You see, when I started working out regularly it changed my life. I cannot and will not ever deny that fact. It was the first time I acted out of love for myself. I thought, like we’re told, that to be healthy meant to workout, watch how much you eat and what your eating, that’s it.
But then I got pregnant. And as my amazing physiotherapist put it so bluntly: ‘often we think pregnancy will fix all our problems, or at the very least, won’t affect them, when in reality, it always highlights them and brings them to the surface’ so I was doing my same program, as best I could while growing a baby but it wasn’t serving me the same because I wasn’t truly listening to what my body needs I was listening to what others were telling me was best, so I continued on. As I shifted into motherhood and postpartum it continued to not work though…yet I still continued on pushing more, harder, longer.
When I would voice my concerns to friends, family, doctors, groups, the internet etc I always got the same answers:
- Eat less/ Eat better
- Workout this way/or that way
The more I focussed on this, the crappier I felt and the worse I got. Then it all clicked, I was focussing on what everyone else was saying but not what my own body was telling me.
I think that’s what true health really is though, to listen to your body at every given moment and feed it what it needs.
What my body needs changes all the time. Right now my body has been screaming at me to slow down even more. It’s telling me to focus not on my physical form right now but rather my spiritual health and emotional and mental health. To ground myself and just live consciously in the present moment. It’s resting and recovering, something I have never allowed my body to do.
We have been taught/programmed/trained, however you want to put it, to not listen to our bodies. To always focus on our outer physical bodies and what people tell us we should look like, feel like and how to achieve that. The problem is, everyone, no matter who it is (and this includes our doctors, teachers, media outlets, businesses, parents, aunts, uncles, friends etc) has deep rooted engrained fatphobia and lives by the ideal that health only means focusing on moving your body and the foods your consuming. To focus on what the the numbers say rather than how you feel.
They say this will lead to pure joy and happiness. When in reality it’s just keeping us disconnected from ourselves and in a state of fear at all times.

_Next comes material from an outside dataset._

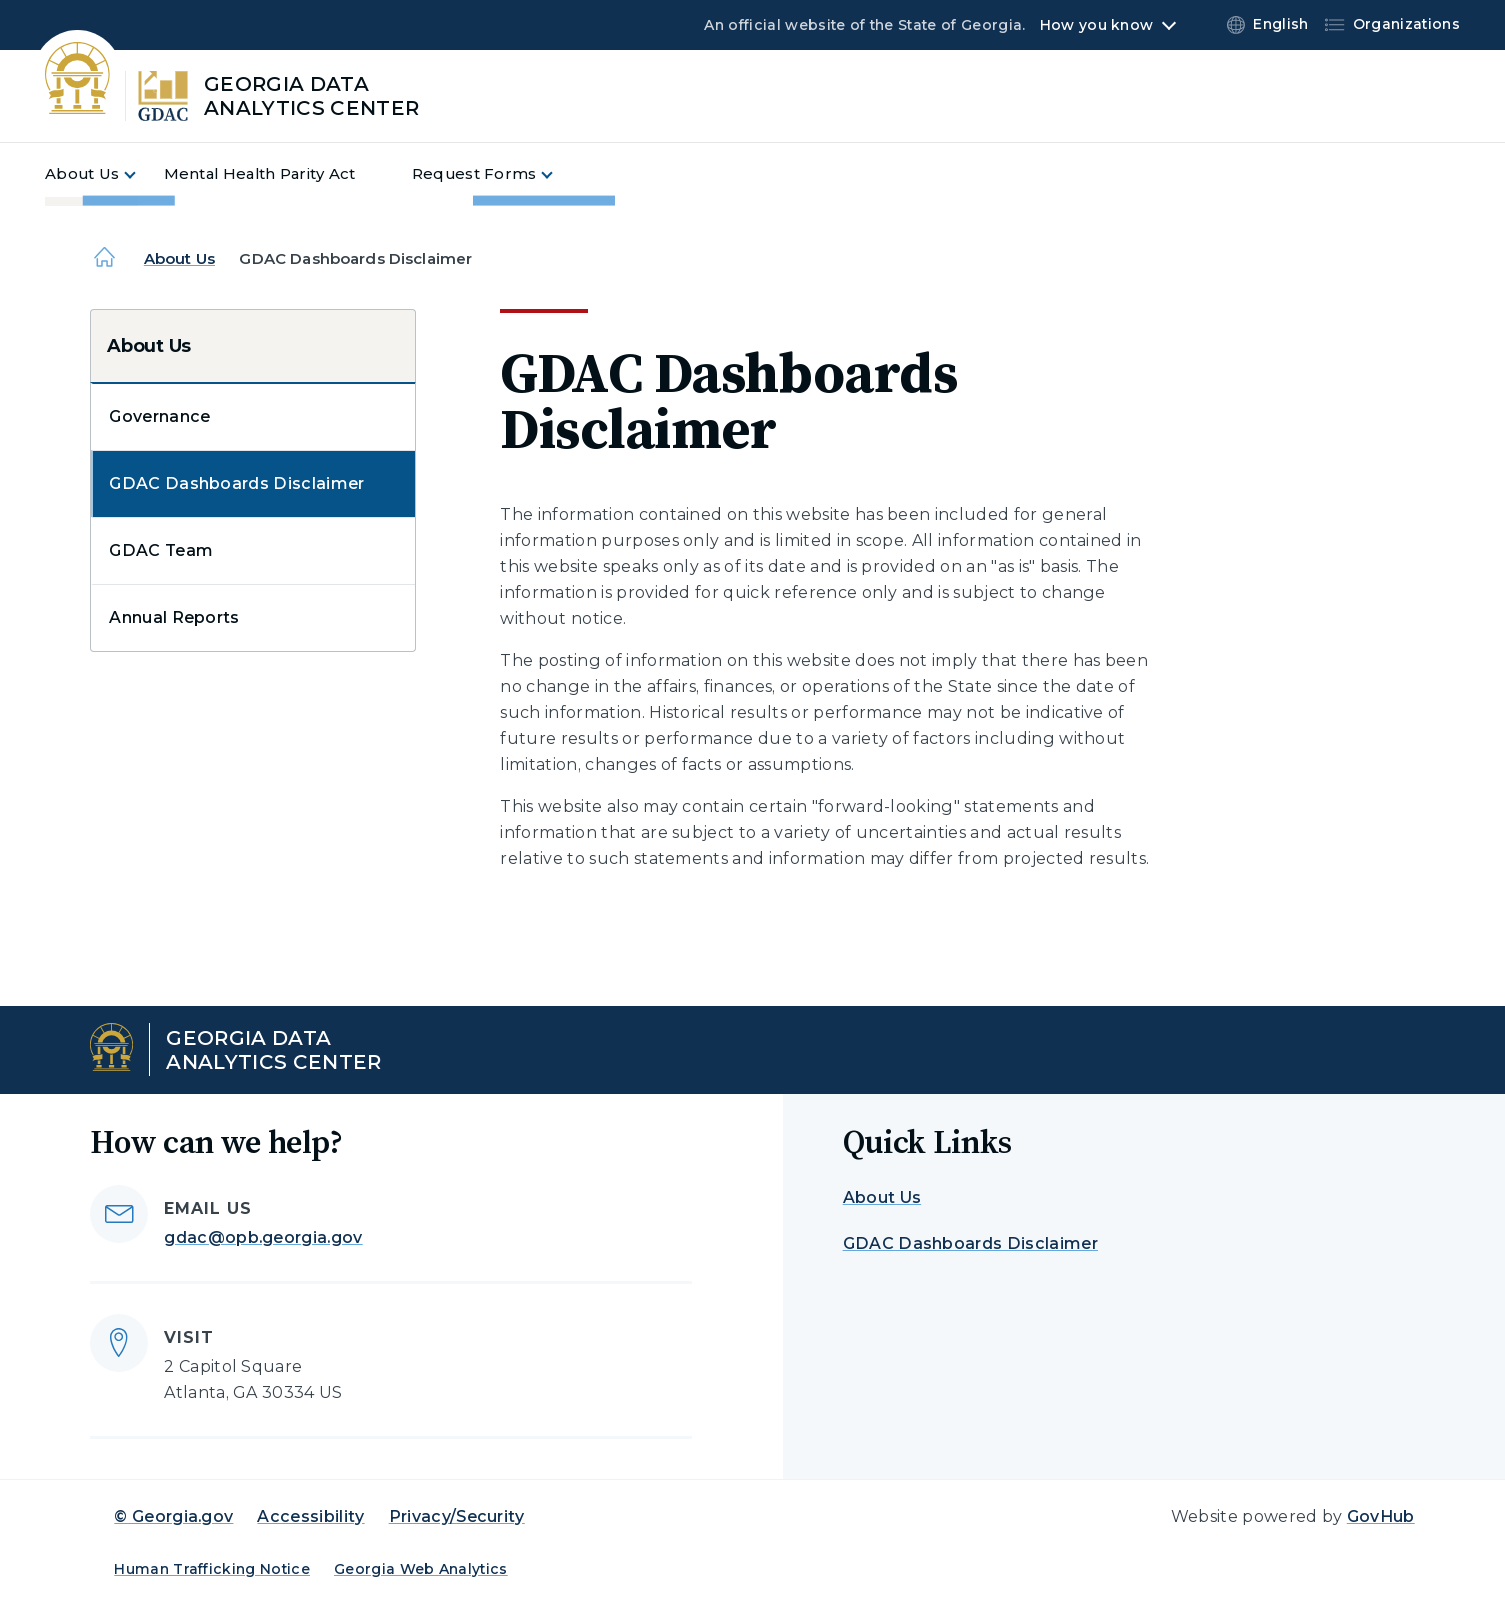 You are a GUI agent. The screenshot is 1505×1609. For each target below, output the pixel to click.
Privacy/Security (457, 1516)
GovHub (1381, 1516)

When living in a state of fear we tend to not make as rational decisions or have rational thoughts. In our desperation to be smaller we don’t care about what the statistics actually say about the diets and the risks involved.
Even while speaking to this it has been so hard on me mentally to not be working out consistently. To be very aware I will probably gain weight (not that I have weighed myself in quite some time). Each day does get better though, so I guess this is for the person who feels like they’re not enough today. Who’s feeling the pressure of the world. You’re not alone, there are a lot of people silently alongside with you, myself included.
If you haven’t started the inner work yet, I urge you to take this as you’re calling to do so. To start asking yourself why you’re holding yourself back from certain foods, feeling the need to workout a certain number of times a week or why you have that certain number you like to stay at or achieve. Start paying attention to the people around you and how they talk about themselves, how they see themselves. Its often a reflection of what we think of ourselves. Its a long hard journey, but it’s no harder than the journey of not loving yourself.